After Two Years, Defund the Police Has Devastated Public Safety in Many Cities

After Two Years, Defund the Police Has Devastated Public Safety in Many Cities

By Steve Pomper

In the recent past, America has suffered (is suffering) from, first, “reform the police” and then “defund the police” activism. At least the defund the police folks are honest about their cop hate. They don’t pretend they just want to “fix” cops by creating rules that won’t allow them to do their jobs. The defunders (new Marvel villain group?) just hate cops and aren’t afraid to say it and show it. 

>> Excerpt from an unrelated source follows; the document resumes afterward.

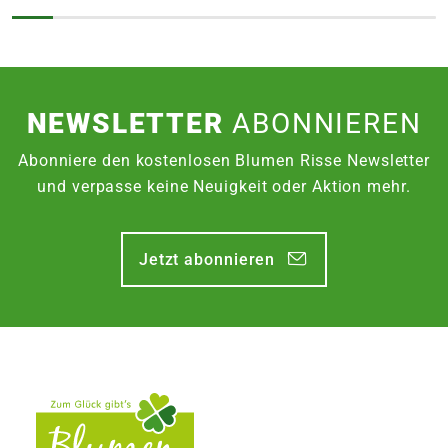
NEWSLETTER
ABONNIEREN
Abonniere den kostenlosen Blumen Risse Newsletter
und verpasse keine Neuigkeit oder Aktion mehr.
Jetzt abonnieren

Some more surreptitious supporters of the defund movement have prevaricated and employed euphemisms such as “reallocate police funds” to alternative community services. Still, defund the police, to any degree, has devastated law enforcement agencies and public safety in blue jurisdictions nationwide. 

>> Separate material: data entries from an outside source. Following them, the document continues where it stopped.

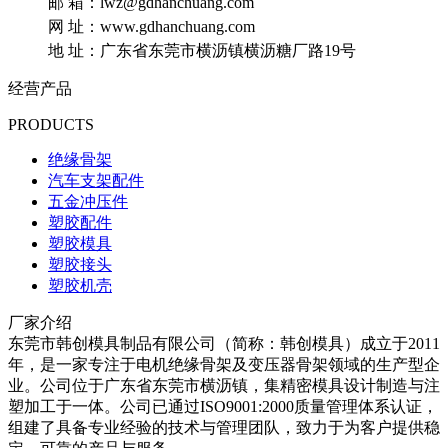
邮 箱：lwz@gdhanchuang.com
网 址：www.gdhanchuang.com
地 址：广东省东莞市横沥镇横沥糖厂路19号
经营产品
PRODUCTS
绝缘骨架
汽车支架配件
五金冲压件
塑胶配件
塑胶模具
塑胶接头
塑胶机壳
厂家介绍
东莞市韩创模具制品有限公司（简称：韩创模具）成立于2011
年，是一家专注于电机绝缘骨架及变压器骨架领域的生产型企
业。公司位于广东省东莞市横沥镇，集精密模具设计制造与注
塑加工于一体。公司已通过ISO9001:2000质量管理体系认证，
组建了具备专业经验的技术与管理团队，致力于为客户提供稳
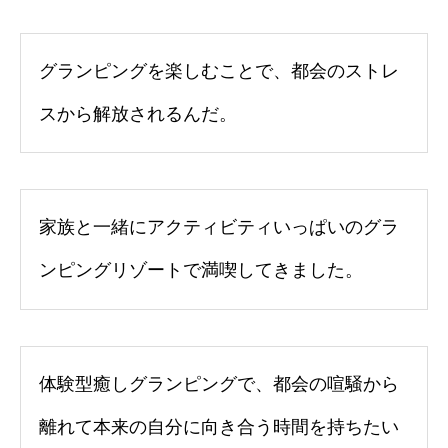
グランピングを楽しむことで、都会のストレ
スから解放されるんだ。
家族と一緒にアクティビティいっぱいのグラ
ンピングリゾートで満喫してきました。
体験型癒しグランピングで、都会の喧騒から
離れて本来の自分に向き合う時間を持ちたい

According to a great article by Michael Clements in The Epoch Times, “More than two years after activists pressed for the defunding of police departments across the nation over accusations of murder, brutality, and other crimes allegedly committed by a few in law enforcement, officers say the wounds are still present and painful.”

“‘If you want me to risk my life, it’s one thing to pay me, but it’s another to respect me,’ Dave Smith, a veteran police officer, law enforcement trainer, and public speaker, told The Epoch Times.”

Antifa

The radical, anti-cop left constructed a mythology and then drew caricatures of police officers, which it then sold to the public. The mythology is about cops’ use of force (police brutality), particularly against minorities, including lethal force. However, as we’ve said repeatedly, no valid statistics exist back this up.

According to FBI stats, the number of “unarmed” black suspects killed by police annually barely cracks double digits. And even in most of those cases, the unarmed suspect is attempting to kill the police officer when he was shot.

None of this is new, but the frustrating part is, for the NPA and other pro-police organizations, it may as well be new. Rather than report accurately about cops, too many media outfits are okay with allowing the anti-cop myth to perpetuate.

My department (Seattle) was already known for violent leftist demonstrations way before Floyd and even before WTO in 1999. I recall, during the mid-90s, a group showed up at Seattle’s East Precinct (of CHOP/CHAZ infamy) to protest the U.S. Navy practice bombing in Puerto Rico. Regardless of your position on the issue, why show up at a police station?

So, in Seattle and many other American cities, officer morale began to withdraw back then, and since then it’s gone into full retreat. The NPA just wrote about Seattle officers’ leaked exit interview comments, which told their bleak story.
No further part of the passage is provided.